Researchers at Sanford Burnham Prebys and the University of California-San Diego in the US have discovered that the lungs can independently mount an antiviral response without immune system aid when exposed to the virus.
The team used induced pluripotent stem cells to create "mini lungs," discovering that SARS-CoV-2 can infect cells without traditional receptors.
"While many people experience mild or moderate symptoms, Covid-19 still kills," said Sandra Leibel, Associate Professor of Paediatrics at UC San Diego’s School of Medicine.
"This virus is here to stay, and we need to learn everything we can about it so we can improve treatment and prevention," she added.

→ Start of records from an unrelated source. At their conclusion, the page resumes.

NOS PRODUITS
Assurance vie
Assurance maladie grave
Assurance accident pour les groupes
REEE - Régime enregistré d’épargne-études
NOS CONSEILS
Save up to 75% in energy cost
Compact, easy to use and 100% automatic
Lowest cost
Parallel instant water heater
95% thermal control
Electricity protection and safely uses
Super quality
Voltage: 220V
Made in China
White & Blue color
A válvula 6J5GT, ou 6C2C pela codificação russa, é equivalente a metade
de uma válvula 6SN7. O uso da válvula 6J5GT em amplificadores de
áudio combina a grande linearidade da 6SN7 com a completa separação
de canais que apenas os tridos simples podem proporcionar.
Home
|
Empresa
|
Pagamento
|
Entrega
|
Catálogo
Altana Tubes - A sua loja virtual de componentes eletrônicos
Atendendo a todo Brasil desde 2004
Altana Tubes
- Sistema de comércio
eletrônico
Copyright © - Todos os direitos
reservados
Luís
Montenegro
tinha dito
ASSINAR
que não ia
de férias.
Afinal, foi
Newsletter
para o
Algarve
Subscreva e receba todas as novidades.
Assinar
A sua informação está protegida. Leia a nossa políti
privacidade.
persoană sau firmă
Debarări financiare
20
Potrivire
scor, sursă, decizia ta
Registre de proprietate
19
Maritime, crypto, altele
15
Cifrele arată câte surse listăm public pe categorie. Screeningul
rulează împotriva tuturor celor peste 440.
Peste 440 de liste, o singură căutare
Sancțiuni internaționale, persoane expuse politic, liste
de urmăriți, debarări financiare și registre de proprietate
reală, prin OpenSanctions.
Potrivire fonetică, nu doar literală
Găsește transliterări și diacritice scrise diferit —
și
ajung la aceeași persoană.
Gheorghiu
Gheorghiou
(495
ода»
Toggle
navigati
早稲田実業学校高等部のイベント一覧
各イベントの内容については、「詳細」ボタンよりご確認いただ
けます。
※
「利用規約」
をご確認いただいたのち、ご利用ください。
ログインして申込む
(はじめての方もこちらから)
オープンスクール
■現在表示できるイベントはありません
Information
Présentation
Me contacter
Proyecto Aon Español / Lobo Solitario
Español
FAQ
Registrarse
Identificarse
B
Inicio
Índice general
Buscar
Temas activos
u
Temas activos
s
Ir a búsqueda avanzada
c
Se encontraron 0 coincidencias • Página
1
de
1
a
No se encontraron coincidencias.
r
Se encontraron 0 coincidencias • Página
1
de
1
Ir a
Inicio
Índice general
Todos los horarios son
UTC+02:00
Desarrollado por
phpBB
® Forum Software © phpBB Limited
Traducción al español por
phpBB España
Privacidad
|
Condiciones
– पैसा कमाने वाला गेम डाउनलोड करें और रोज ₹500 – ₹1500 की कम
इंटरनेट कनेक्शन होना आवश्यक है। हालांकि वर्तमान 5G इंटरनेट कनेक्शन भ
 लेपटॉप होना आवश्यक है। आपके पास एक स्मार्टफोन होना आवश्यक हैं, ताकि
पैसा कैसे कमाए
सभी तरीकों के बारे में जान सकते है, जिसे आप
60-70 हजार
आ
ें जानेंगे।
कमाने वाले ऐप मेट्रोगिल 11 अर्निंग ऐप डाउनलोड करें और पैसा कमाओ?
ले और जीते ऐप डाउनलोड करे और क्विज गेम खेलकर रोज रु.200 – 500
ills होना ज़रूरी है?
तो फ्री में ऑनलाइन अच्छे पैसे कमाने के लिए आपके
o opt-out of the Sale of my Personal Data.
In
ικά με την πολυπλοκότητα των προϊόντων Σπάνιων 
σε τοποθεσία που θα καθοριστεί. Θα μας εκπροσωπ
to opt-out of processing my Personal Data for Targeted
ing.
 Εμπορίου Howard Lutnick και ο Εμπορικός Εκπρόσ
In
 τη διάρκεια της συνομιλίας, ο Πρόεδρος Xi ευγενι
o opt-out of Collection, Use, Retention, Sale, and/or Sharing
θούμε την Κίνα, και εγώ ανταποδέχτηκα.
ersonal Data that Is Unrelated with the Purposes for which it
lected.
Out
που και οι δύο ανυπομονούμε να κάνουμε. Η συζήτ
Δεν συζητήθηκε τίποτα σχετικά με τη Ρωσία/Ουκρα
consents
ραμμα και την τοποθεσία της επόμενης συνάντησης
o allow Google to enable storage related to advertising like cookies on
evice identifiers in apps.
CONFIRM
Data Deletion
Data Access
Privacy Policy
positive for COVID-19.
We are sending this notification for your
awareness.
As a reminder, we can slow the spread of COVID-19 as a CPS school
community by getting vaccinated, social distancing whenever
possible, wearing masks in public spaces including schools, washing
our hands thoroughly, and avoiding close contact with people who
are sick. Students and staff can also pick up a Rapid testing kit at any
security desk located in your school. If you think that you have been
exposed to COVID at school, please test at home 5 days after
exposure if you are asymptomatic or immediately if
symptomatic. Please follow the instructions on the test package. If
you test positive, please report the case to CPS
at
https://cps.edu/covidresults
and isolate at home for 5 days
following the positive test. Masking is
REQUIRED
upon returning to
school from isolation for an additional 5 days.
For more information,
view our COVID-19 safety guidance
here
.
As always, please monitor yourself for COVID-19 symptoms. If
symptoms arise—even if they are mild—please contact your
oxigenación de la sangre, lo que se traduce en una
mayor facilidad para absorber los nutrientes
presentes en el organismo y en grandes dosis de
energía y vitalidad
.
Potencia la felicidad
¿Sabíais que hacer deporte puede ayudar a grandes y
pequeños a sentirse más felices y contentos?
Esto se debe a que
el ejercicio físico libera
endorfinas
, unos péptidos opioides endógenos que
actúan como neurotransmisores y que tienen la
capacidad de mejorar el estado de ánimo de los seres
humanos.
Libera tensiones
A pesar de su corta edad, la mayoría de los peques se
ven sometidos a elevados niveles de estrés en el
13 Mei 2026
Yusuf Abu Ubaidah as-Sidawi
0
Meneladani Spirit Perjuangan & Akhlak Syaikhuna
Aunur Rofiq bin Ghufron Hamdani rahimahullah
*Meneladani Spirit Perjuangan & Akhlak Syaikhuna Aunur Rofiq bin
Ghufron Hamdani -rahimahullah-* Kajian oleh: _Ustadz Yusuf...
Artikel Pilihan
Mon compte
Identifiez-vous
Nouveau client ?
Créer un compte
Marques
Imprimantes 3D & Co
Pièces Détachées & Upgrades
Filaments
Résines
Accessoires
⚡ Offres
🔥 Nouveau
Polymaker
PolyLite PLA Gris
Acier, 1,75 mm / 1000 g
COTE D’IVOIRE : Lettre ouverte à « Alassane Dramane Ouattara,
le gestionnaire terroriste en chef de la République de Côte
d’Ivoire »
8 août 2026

In the study, published in Proceedings of the National Academy of Sciences, researchers found that different strains of the virus prefer different lung cells, potentially explaining variations in disease severity. For instance, the Delta variant caused more severe pneumonia, while Omicron led to milder symptoms. The study also showed that the drug apilimod could block SARS-CoV-2's entry into cells lacking traditional receptors.
Additionally, the team discovered that the lung's surfactant protein B (SP-B) plays a crucial role in the antiviral response.
"These findings suggest not just one but two potential novel drug applications with the possible clinical use of surfactant early in Covid-19 cases," said Evan Snyder, a professor in the Human Genetics Programme at Sanford Burnham Prebys. This research could lead to better treatment strategies and risk assessment tools for Covid.